Hacker News new | ask | show | jobs
by wongarsu 1476 days ago
Was DALL-E 2 trained on captions from multiple languages? If so, this makes a lot of sense. Somewhere early in the model the words "bird", "vogel", "oiseau" and "pájaro" have to be mapped to the same concept. And "Apoploe vesrreaitais" happens to map to the same concept. Or maybe "Apoploe vesrreaitais" is rather the tokenization of that concept, since it also appears in the output. So in a sense DALL-E is using an internal language to make sense of our world.
2 comments

This looks like the artificial language Lojban was constructed: its words share parts from completely unrelated languages to the point when none of the original words are recognizable in the result.
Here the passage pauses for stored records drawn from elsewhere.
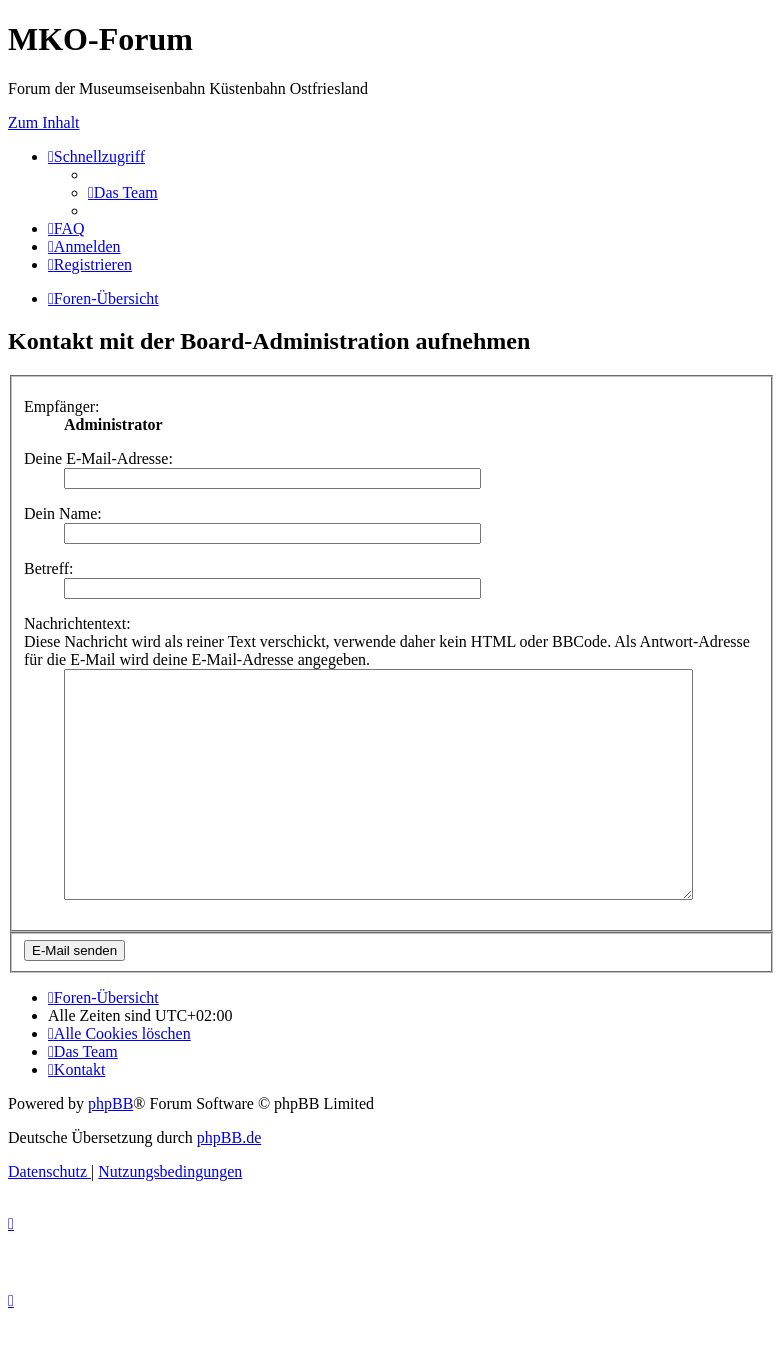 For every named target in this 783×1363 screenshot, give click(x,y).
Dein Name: (63, 513)
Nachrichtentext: (77, 623)
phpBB (110, 1148)
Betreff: (48, 568)
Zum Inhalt (44, 122)
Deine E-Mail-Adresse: (98, 458)
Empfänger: (62, 406)
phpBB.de (229, 1182)
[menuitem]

The original words aren't recognizable at first glance, but they do serve as potential mnemonics for remembering the terms/definitions for any learners who speak one of those source languages (English, Spanish, Mandarin, Arabic, Russian, Hindi)
But that's expected behavior for a language model (especially VAEs), where's the novelty? In a VAE, the vectors are probabilistic in the latent space so this is basically the NLP version of the classic VAE facial image generation where you can tweak the parameters to emphasize or de-emphasize a feature.
Novel in engineering together of multiple concepts, if nothing else!